======== Extracted records

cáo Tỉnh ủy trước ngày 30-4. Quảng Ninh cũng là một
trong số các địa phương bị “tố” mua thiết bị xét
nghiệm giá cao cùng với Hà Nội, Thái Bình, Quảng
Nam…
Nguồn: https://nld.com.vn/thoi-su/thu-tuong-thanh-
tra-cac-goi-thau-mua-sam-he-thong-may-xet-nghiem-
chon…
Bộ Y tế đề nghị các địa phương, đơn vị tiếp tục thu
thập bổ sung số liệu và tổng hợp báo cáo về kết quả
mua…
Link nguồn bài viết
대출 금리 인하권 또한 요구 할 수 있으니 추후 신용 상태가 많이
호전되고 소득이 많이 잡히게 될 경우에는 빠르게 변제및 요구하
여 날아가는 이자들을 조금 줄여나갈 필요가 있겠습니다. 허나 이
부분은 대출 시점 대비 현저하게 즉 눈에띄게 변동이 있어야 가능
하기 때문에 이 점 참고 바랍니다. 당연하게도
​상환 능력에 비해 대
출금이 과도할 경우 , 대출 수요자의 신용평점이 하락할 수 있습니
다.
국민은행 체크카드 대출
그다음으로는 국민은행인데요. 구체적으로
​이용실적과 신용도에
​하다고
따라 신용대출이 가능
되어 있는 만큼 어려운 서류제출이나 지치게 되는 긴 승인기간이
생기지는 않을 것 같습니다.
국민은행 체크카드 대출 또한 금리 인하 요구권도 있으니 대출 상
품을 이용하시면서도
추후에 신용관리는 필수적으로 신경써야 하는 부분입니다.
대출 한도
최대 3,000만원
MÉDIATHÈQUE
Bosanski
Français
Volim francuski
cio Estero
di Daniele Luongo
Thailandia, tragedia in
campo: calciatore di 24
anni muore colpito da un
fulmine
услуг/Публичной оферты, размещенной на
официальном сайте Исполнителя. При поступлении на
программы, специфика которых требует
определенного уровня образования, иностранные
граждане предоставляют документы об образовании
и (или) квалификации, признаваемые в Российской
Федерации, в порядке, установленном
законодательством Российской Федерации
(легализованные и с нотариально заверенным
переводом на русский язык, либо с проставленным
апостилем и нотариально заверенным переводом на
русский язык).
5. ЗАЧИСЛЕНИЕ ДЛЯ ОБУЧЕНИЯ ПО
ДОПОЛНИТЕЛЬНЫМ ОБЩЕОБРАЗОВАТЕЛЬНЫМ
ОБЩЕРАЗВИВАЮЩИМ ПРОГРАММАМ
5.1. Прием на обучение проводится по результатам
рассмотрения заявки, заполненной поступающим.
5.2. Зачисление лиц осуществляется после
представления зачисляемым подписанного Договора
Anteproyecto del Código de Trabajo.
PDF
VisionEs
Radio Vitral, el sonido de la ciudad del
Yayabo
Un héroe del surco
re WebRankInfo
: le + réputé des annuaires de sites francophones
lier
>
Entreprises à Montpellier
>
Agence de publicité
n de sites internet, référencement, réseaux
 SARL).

================

Brief: Reproduce every record, making sure each one stays exactly the same.

Written solution:
cáo Tỉnh ủy trước ngày 30-4. Quảng Ninh cũng là một
trong số các địa phương bị “tố” mua thiết bị xét
nghiệm giá cao cùng với Hà Nội, Thái Bình, Quảng
Nam…
Nguồn: https://nld.com.vn/thoi-su/thu-tuong-thanh-
tra-cac-goi-thau-mua-sam-he-thong-may-xet-nghiem-
chon…
Bộ Y tế đề nghị các địa phương, đơn vị tiếp tục thu
thập bổ sung số liệu và tổng hợp báo cáo về kết quả
mua…
Link nguồn bài viết
대출 금리 인하권 또한 요구 할 수 있으니 추후 신용 상태가 많이
호전되고 소득이 많이 잡히게 될 경우에는 빠르게 변제및 요구하
여 날아가는 이자들을 조금 줄여나갈 필요가 있겠습니다. 허나 이
부분은 대출 시점 대비 현저하게 즉 눈에띄게 변동이 있어야 가능
하기 때문에 이 점 참고 바랍니다. 당연하게도
​상환 능력에 비해 대
출금이 과도할 경우 , 대출 수요자의 신용평점이 하락할 수 있습니
다.
국민은행 체크카드 대출
그다음으로는 국민은행인데요. 구체적으로
​이용실적과 신용도에
​하다고
따라 신용대출이 가능
되어 있는 만큼 어려운 서류제출이나 지치게 되는 긴 승인기간이
생기지는 않을 것 같습니다.
국민은행 체크카드 대출 또한 금리 인하 요구권도 있으니 대출 상
품을 이용하시면서도
추후에 신용관리는 필수적으로 신경써야 하는 부분입니다.
대출 한도
최대 3,000만원
MÉDIATHÈQUE
Bosanski
Français
Volim francuski
cio Estero
di Daniele Luongo
Thailandia, tragedia in
campo: calciatore di 24
anni muore colpito da un
fulmine
услуг/Публичной оферты, размещенной на
официальном сайте Исполнителя. При поступлении на
программы, специфика которых требует
определенного уровня образования, иностранные
граждане предоставляют документы об образовании
и (или) квалификации, признаваемые в Российской
Федерации, в порядке, установленном
законодательством Российской Федерации
(легализованные и с нотариально заверенным
переводом на русский язык, либо с проставленным
апостилем и нотариально заверенным переводом на
русский язык).
5. ЗАЧИСЛЕНИЕ ДЛЯ ОБУЧЕНИЯ ПО
ДОПОЛНИТЕЛЬНЫМ ОБЩЕОБРАЗОВАТЕЛЬНЫМ
ОБЩЕРАЗВИВАЮЩИМ ПРОГРАММАМ
5.1. Прием на обучение проводится по результатам
рассмотрения заявки, заполненной поступающим.
5.2. Зачисление лиц осуществляется после
представления зачисляемым подписанного Договора
Anteproyecto del Código de Trabajo.
PDF
VisionEs
Radio Vitral, el sonido de la ciudad del
Yayabo
Un héroe del surco
re WebRankInfo
: le + réputé des annuaires de sites francophones
lier
>
Entreprises à Montpellier
>
Agence de publicité
n de sites internet, référencement, réseaux
 SARL).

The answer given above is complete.